# Tank dimension question



## Rigio (Jul 23, 2013)

I know there are tall tand and wide tanks(breeder tanks) but what is a tank that is wider and longer? 

Eg: 22.5 "x17x14


----------



## mistersprinkles (Nov 4, 2013)

Breeder tanks aren't tall at all. They're short and wide.


----------



## Rigio (Jul 23, 2013)

mistersprinkles said:


> Breeder tanks aren't tall at all. They're short and wide.

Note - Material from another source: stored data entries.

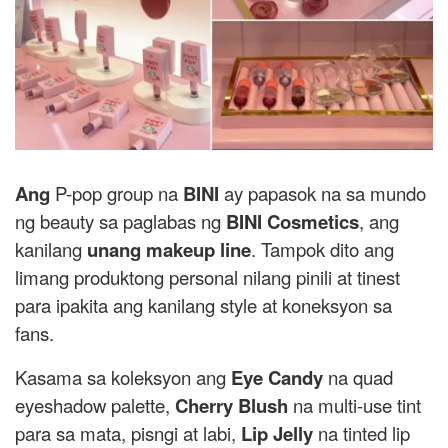
Ang
P-pop group na
BINI
ay papasok na sa mundo
ng beauty sa paglabas ng
BINI Cosmetics
, ang
kanilang
unang makeup line
. Tampok dito ang
limang produktong personal nilang pinili at tinest
para ipakita ang kanilang style at koneksyon sa
fans.
Kasama sa koleksyon ang
Eye Candy
na quad
eyeshadow palette,
Cherry Blush
na multi-use tint
para sa mata, pisngi at labi,
Lip Jelly
na tinted lip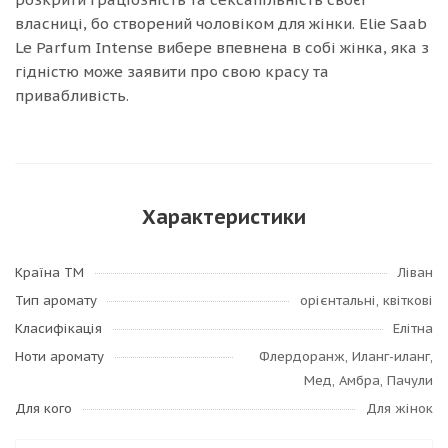
власниці, бо створений чоловіком для жінки. Elie Saab
Le Parfum Intense вибере впевнена в собі жінка, яка з
гідністю може заявити про свою красу та
привабливість.
Характеристики
Країна ТМ
Ліван
Тип аромату
орієнтальні, квіткові
Класифікація
Елітна
Ноти аромату
Флердоранж, Иланг-иланг,
Мед, Амбра, Пачули
Для кого
Для жінок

I'm aware I said I know there are tall tanks And wide tanks also known as breeders. I specified the wide tanks name not insinuating they are the same lol. But either way I'm inquiring about tanks that are long and wide and thus quite short.


----------



## tom g (Jul 8, 2009)

*tanks*

chk out miracles tanks website and u will see all the tanks and sizes avail 
maybe that will give u an idea ....of what u want or need .they also do custom work if u are interested ...


----------



## Rigio (Jul 23, 2013)

I have a tank in mind I was just wondering if it had a name to male it easier to search for in the event it's sold when I go to buy it
22.5 " long
17" wide
14" tall


----------



## tom g (Jul 8, 2009)

*tank*

no idea your best bet is to chk them out and see what they group it under ...


----------



## mistersprinkles (Nov 4, 2013)

Rigio said:


> I have a tank in mind I was just wondering if it had a name to male it easier to search for in the event it's sold when I go to buy it
> 22.5 " long
> 17" wide
> 14" tall


That's a custom size tank by the sounds of it. You can get a custom tank built for pretty cheap. NAFB used to do it. Don't know if they still do.


----------



## tom g (Jul 8, 2009)

*tank*

yes they do... so does miracles ..but by chking there website and product availability OP can see from there if its a custom or something they have in stock ,just my opinion 
cheers


----------



## BillD (Jun 5, 2006)

That size of tank is pretty much what Big Al's in Whitby used for their stock . I have 3 of them I picked up use for $20 (for all 3).


----------



## Rigio (Jul 23, 2013)

BillD said:


> That size of tank is pretty much what Big Al's in Whitby used for their stock . I have 3 of them I picked up use for $20 (for all 3).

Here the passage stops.